La clause peut également intégrer l'équivalent d'une clause de cantonnement :
Modèle de clause de cantonnement
Je désigne comme bénéficiaire en cas de décès du contrat no …. que j'ai souscrit le …. auprès de la compagnie …. : mon conjoint, non divorcé, non séparé de corps, non engagé dans une procédure de divorce (ajouter éventuellement : ou de séparation de corps) au jour de mon décès. La présente désignation bénéficiaire sera donc caduque en cas d'instance en divorce. Cependant, si dans le mois suivant la réception par l'assureur des pièces nécessaires au paiement, mon conjoint, en application des dispositions de l'article 1094-1, alinéa 2 du Code civil, a cantonné son émolument sur une partie des biens dont il a été disposé en sa faveur, la garantie sera acquise par ce dernier à hauteur de la même quotité. Le surplus sera attribué à mes enfants, nés ou à naître, par parts égales. À défaut de l'un d'entre eux, pour quelque cause que ce soit, la fraction de la garantie à laquelle il aurait eu droit sera attribuée à ses descendants par parts égales. À défaut, la garantie sera acquise par mes héritiers légaux.

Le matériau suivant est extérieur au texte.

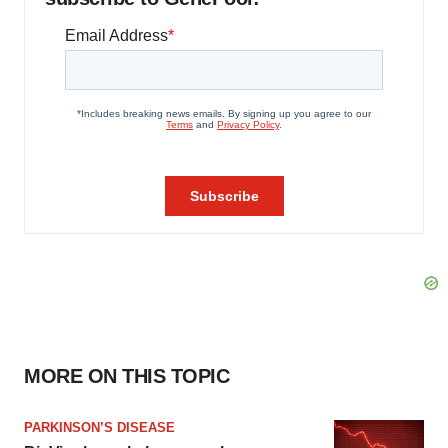
MORE ON THIS TOPIC
PARKINSON’S DISEASE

Clause à options proprement dites
La clause peut être rédigée de façon à laisser au conjoint une pleine liberté quant au choix de la quotité de garantie qu'il entend recevoir. Ces quotités peuvent reprendre exactement celles de l'article 1094-1 du Code civil, mais elles peuvent naturellement être différentes.
Modèle de clause avec choix de la quotité de garantie
À mon décès, les sommes seront versées par l'assureur aux bénéficiaires désignés ci-après sous les conditions ci-après déterminées. En cas de survie de mon conjoint, ce dernier recueillera à son choix, soit le quart en pleine propriété de la garantie et le reste en usufruit, soit l'usufruit de l'intégralité de la garantie souscrite. Quel que soit son choix, le conjoint jouira d'un quasi-usufruit sur les fonds recueillis, en application de l'article 587 du Code civil. Le surplus sera attribué à mes enfants, nés ou à naître, par parts égales. À défaut de l'un d'entre eux pour quelque cause que ce soit, la fraction de garantie auquel il aurait eu droit sera attribuée à ses descendants, par parts égales. En cas de prédécès de mon conjoint ou de non-acceptation par lui du bénéfice du contrat, ce dernier sera recueilli en pleine propriété par mes enfants ou à leurs descendants par parts égales.